Statistical mechanics of spin systems
Numerical simulations: Markov chains, Montecarlo alghoritms, Glauber and Kawaski dinamics. Cluster alghoritm.
Stochastic dynamics: Brownian motion, Langevin equation, Fokker-Plank equation.
Interacting particle systems: hydrodynamic limit, Onsager theory.
Stochastic Interacting particle systems: symmetric exclusion and Burgers equation.
Fluidodynamics: Euler, Navier-Stokes, Boussinesq equations. Incompressible limit.
Mean field theory out of equilibrium: Vlasov, Vlasov-Fokker-Plank equations, swarming e flocking.
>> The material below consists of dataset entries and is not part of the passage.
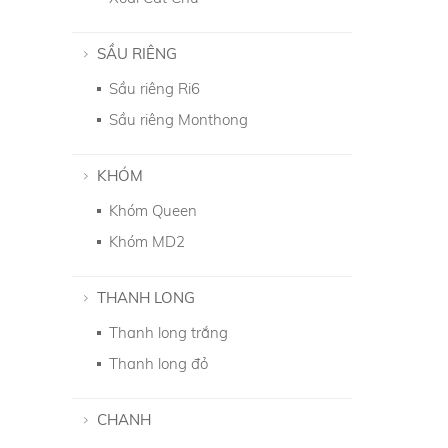
SẦU RIÊNG
Sầu riêng Ri6
Sầu riêng Monthong
KHÓM
Khóm Queen
Khóm MD2
THANH LONG
Thanh long trắng
Thanh long đỏ
CHANH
The course is intended to provide and advanced background in Physics with knowledge of specialistic topics in the recent research, with specific attention to the Physices of Complex systems and Fluiddynamics. Among the learning outcomes is the advanced knowledge of numerical simulation techniques, deterministic and stochastic interacting particle systems,fluiddynamic equations. Skill to solve general problems in the aforementioned context.
KNOWLEDGE AND UNDERSTANDING:
The students are required to acquire a deep understanding of the topics presented in the course. A good knowleg of the state of the art is also required. The knowledge and ability of understanding is verified by means of oral exams.
APPLYING KNOWLEDGE AND UNDERSTANDING:
The students are required to identify the essential elements of a physical problem, possibly complex, within the material presented and construct suitable models based on appropiate approximations.